You know, I've always found the space directly under a table to be mystical, in a weird way. As though, you know, nothing stays there. When I was a kid, growing up in a sufficiently over-crowded house, that looked like a lot of useful real estate going to waste. That, I believe, is where my fixation with the space under tables came from. And that was even before I discovered tables that were fully draped. You know, with the table cloth flowing off on the side, enclosing the space under the table. And then I learnt about footsie, and that space took on a new, fresh, tantalising erotic aura. In Sous La Table, the cleaner checks under the table. What she finds is up to the beholder. :o)
These days, I use the GIMP mostly. (Not always.)
These days, I don't draw many human shapes, at least not without zooming in, because the lack of precision deems that largely a slow, wasteful endeavour. I draw general sketches, and they are more about what is around the character, rather than the character. The character is not very precise in appearance, but his or her state can be picked out.
Here are two from the series, which are rather grim. They fit the profile of thin male nude with frontal nudity obscured.
Piqué, which means "pricked" or "impaled", is one of those grim ones. It's this guy who has a very long spear stuck in his chest. I like the fact that he is on the ground, with both hands on the spear. As in, he must die. The length of the spear and how far it has run into him is in itself a good indicator of how certain his death is. And then the powerless drooping of the head, as life ebbs out of him. The fluid escaping from under him means he is either bleeding to death, or the trauma made him incontinent. They are all sure signs of a near death.
Now, why do I like the picture so grim, especially after spitting at Bukedde for not censoring its gore? Because I witnessed it.
In a previous life, about seven hundred years ago, I was where modern Rwanda is, and I joined a cult (whose members grew their hair into dreadlocks). We were mainly against the colonial droves of the cattle herders who were descending from the north and imposing on us a caste system, where we were the dalits. In one of the wars against them, my friends were killed, one by one. Speared to death. That life, for me, ended in the same battle, but not before I had seen my friend die like that, as depicted in the picture.

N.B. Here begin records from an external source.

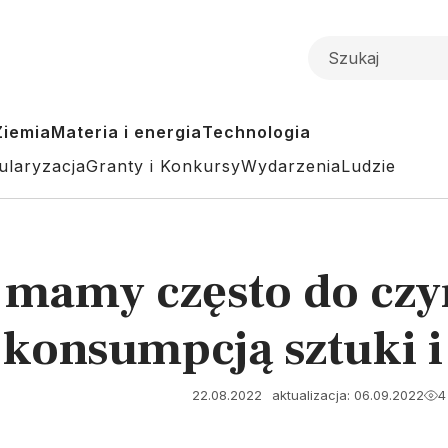
Ziemia
Materia i energia
Technologia
ularyzacja
Granty i Konkursy
Wydarzenia
Ludzie
 mamy często do czy
 konsumpcją sztuki i
22.08.2022
aktualizacja: 06.09.2022
4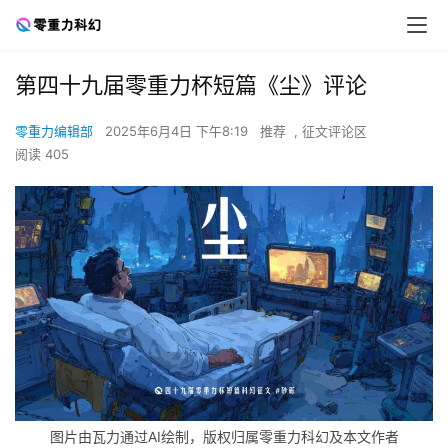
第四十九届零重力杯短篇《尘》评论
零重力编辑部
2025年6月4日 下午8:19
推荐
,
征文评论区
阅读 405
图片由瓦力通过AI绘制，版权归属零重力科幻及本文作者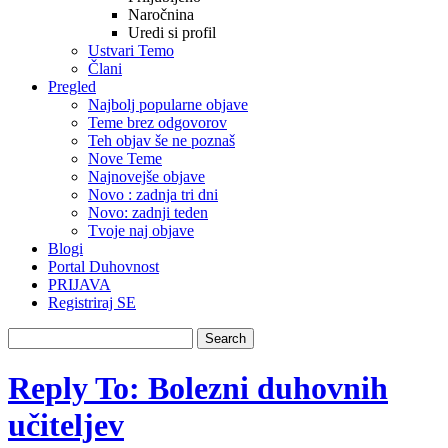
Naročnina
Uredi si profil
Ustvari Temo
Člani
Pregled
Najbolj popularne objave
Teme brez odgovorov
Teh objav še ne poznaš
Nove Teme
Najnovejše objave
Novo : zadnja tri dni
Novo: zadnji teden
Tvoje naj objave
Blogi
Portal Duhovnost
PRIJAVA
Registriraj SE
Reply To: Bolezni duhovnih
učiteljev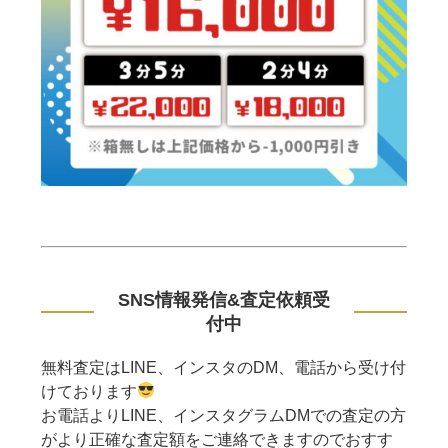
SNS情報発信&査定依頼受
付中
無料査定はLINE、インスタのDM、電話から受け付
けております
お電話よりLINE、インスタグラムDMでの査定の方
がより正確な査定額をご連絡できますのでおすす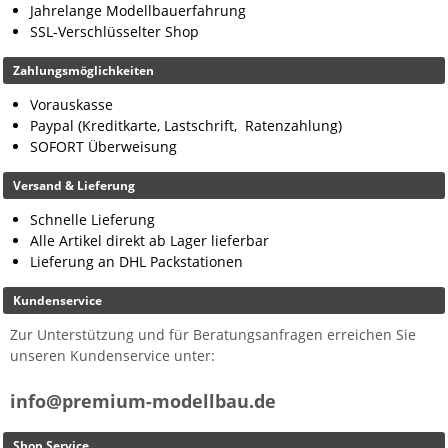
Jahrelange Modellbauerfahrung
SSL-Verschlüsselter Shop
Zahlungsmöglichkeiten
Vorauskasse
Paypal (Kreditkarte, Lastschrift, Ratenzahlung)
SOFORT Überweisung
Versand & Lieferung
Schnelle Lieferung
Alle Artikel direkt ab Lager lieferbar
Lieferung an DHL Packstationen
Kundenservice
Zur Unterstützung und für Beratungsanfragen erreichen Sie
unseren Kundenservice unter:
info@premium-modellbau.de
Shop Service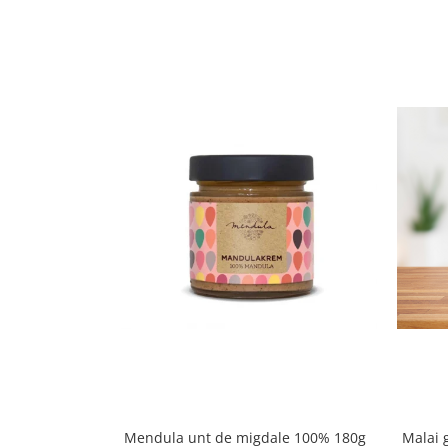
Mendula unt de migdale 100% 180g
Malai g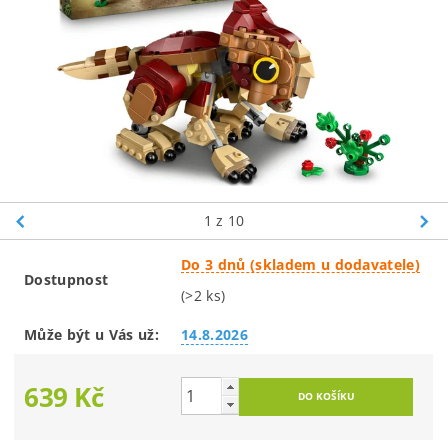
1
z 10
Do 3 dnů (skladem u dodavatele)
Dostupnost
(>2 ks)
Může být u Vás už:
14.8.2026
639 Kč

And the last one in the series, Strange Fruit. You probably know the Billie Holiday song, but all I got from it is the title. The theme is a little different. Unlike Piqué, this one is drawn from this life. I still find it hard to forget the scream of the neighbour, and how she later showed up at our door—I was like ten years old—pushing her three kids before her like captives. She told my Ma to keep them there, and give them breakfast. It was years later that I learnt about how their father had taken his own life. And with such fashion, such class, such style. Actually, it was far from funny. He had slipped out, feigning to go and ease his bladder, so the rumour says, and the wife, wondering why he had stuck in the toilet for so fucking long, went out to check on him. She found him outside, nude, suspended from a tree, with a short cord, and dead as yesterday. Grim.
Now, to restore your faith in me before you run away. I drew this maybe like two or three years ago. It was supposed to be a self-portrait, but it came out non-right. I drew it in Microsoft Paint. I even obsessed over the colours. Ah, the days when I had time! :o)
When I am retired and rich, I'll be drawing a lot and burning my drawings at an altar above which will hover some Gottfried Helnwein works, among others, worth trillions of scrillions of shillings, that my dealers and salaried thieves will have pulled out of museums and auctions.
 It's Salman Rushdie who said "right to left, naturally" in, I believe, Shame.